Integers can span the full safe integer range, roughly negative to positive 9 quadrillion. Decimals are limited by JavaScript's double precision, about 15 significant digits.

Can I generate non-repeating numbers for a raffle?

Yes. Enable the Unique toggle and the generator returns distinct values in your range. Note that the number of unique values requested cannot exceed the size of the range.

Are the numbers seeded?

No. Each generation is fresh and unpredictable because the cryptographic random source has no observable seed.
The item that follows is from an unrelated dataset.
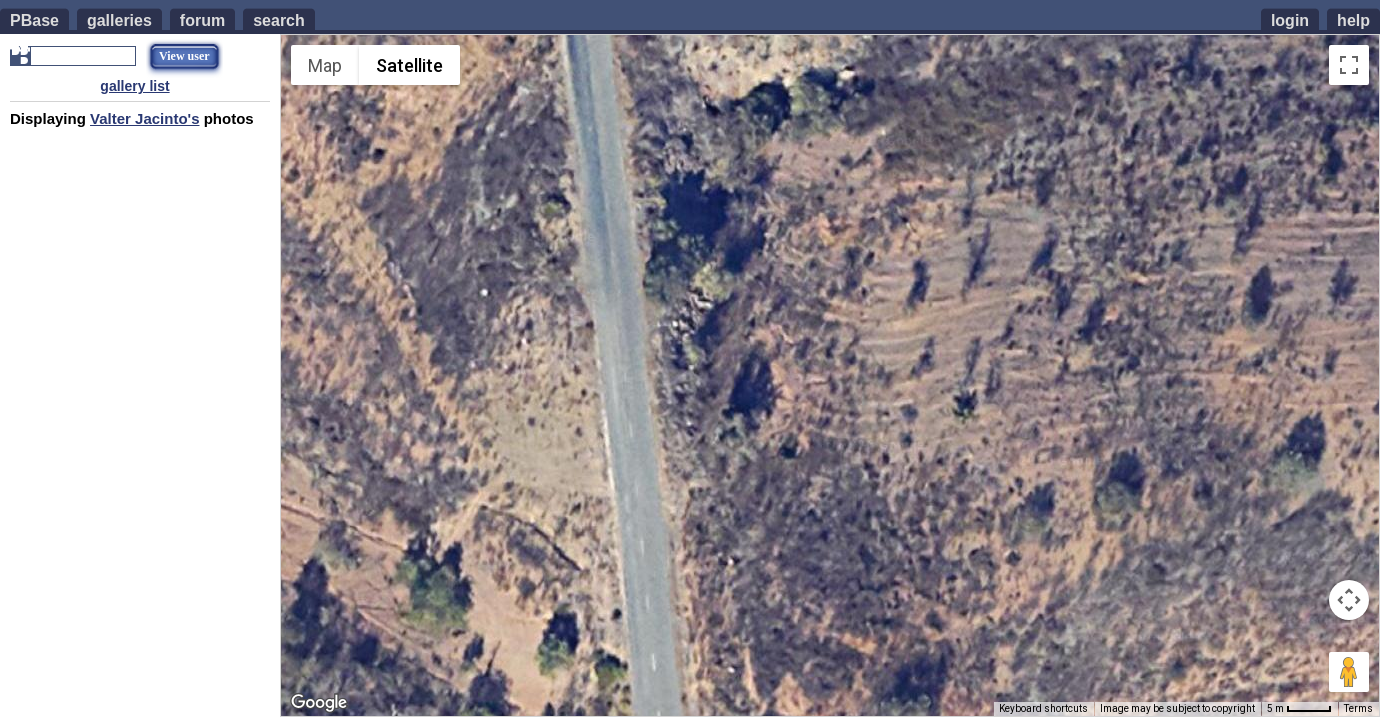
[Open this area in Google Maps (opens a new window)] (319, 703)
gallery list (134, 86)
Where computer randomness comes from

Computers are deterministic, so "random" numbers come in two grades. Pseudo-random generators (PRNGs) expand a seed into a long sequence that passes statistical tests but is fully reproducible from the seed... ideal for simulations and games, where reproducibility is a feature. Cryptographically secure generators (CSPRNGs, like the browser's crypto.getRandomValues) mix in hardware entropy so that the next value is unpredictable even to someone who has seen all previous values... required for anything adversarial: passwords, tokens, lottery draws with money attached.
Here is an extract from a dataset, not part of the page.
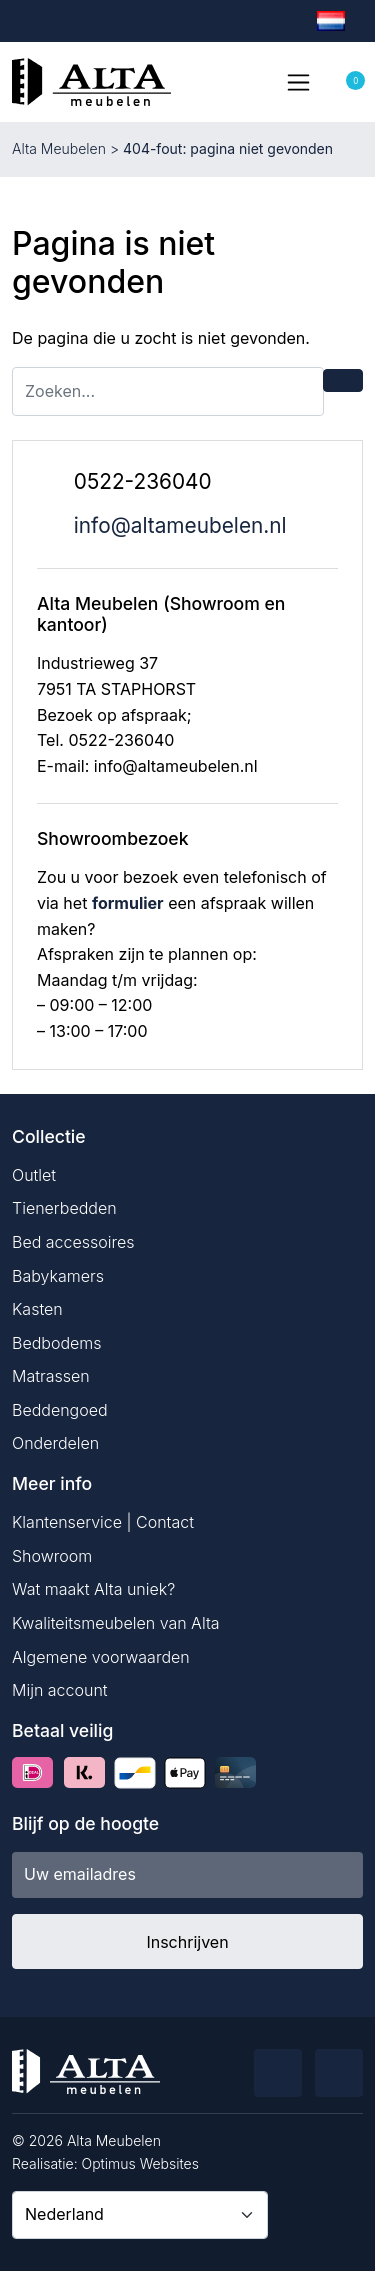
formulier (128, 903)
Subtleties that produce biased results

  • Range boundaries: be explicit about inclusivity. "1 to 100" should produce both 1 and 100; off-by-one range bugs are the most common randomness defect in homemade code.
  • Modulo bias: mapping a generator's output into a range with a naive remainder operation slightly favours low numbers unless the implementation compensates.
  • Duplicates are legitimate: in 25 draws from 1-100, repeats are more likely than not. If you need unique values, use without-replacement drawing, which is a different operation.
  • Humans cannot do this in their heads: asked for "random" numbers, people avoid repeats, avoid round numbers and over-select 7... real randomness looks less random than people expect.

Fair selection in practice

For a giveaway with 312 entries: number the entries in a published order, generate one number in 1-312, and announce both the ordering and the result. The published procedure, fixed before the draw, is what makes the outcome auditable... the randomness is necessary but the pre-commitment is what makes it fair.
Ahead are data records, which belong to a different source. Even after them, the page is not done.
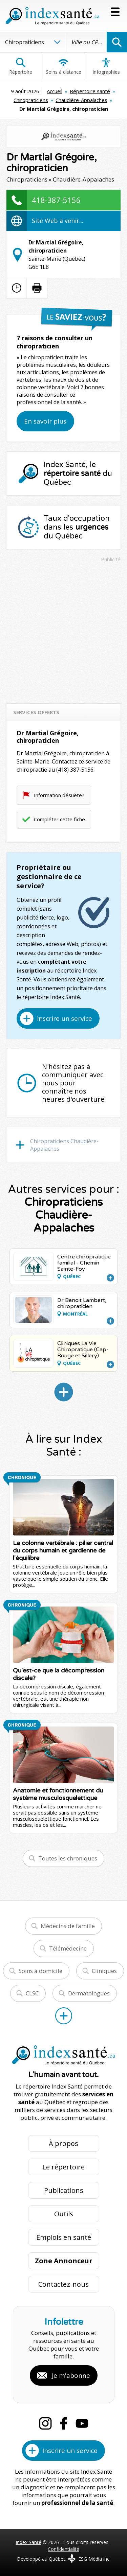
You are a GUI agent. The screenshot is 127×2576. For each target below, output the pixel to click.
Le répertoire (63, 2166)
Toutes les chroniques (67, 1858)
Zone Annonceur (63, 2260)
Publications (63, 2190)
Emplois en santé (63, 2237)
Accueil (54, 91)
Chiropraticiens (31, 100)
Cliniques (104, 1971)
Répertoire (20, 66)
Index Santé (28, 2542)
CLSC (32, 1993)
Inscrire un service (64, 1018)
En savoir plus (45, 421)
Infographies (106, 66)
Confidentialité (63, 2549)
Sampling patterns for common tasks

  • Pick one of N: a single draw from 1 to N, the basic case.
  • Pick several distinct winners: draw without replacement (or shuffle and take the top k)... never repeated independent draws, which can select the same entry twice.
  • Random pairing: shuffle once and pair consecutive entries; drawing pairs one at a time biases the late picks.
  • Weighted choice (entries with multiple tickets): expand each entry by its ticket count, then draw once from the expanded range.
  • Spot-check sampling for QA: generate k positions across the dataset rather than "picking a few"... humans sample the start, the end, and whatever looks interesting, which is the opposite of a sample.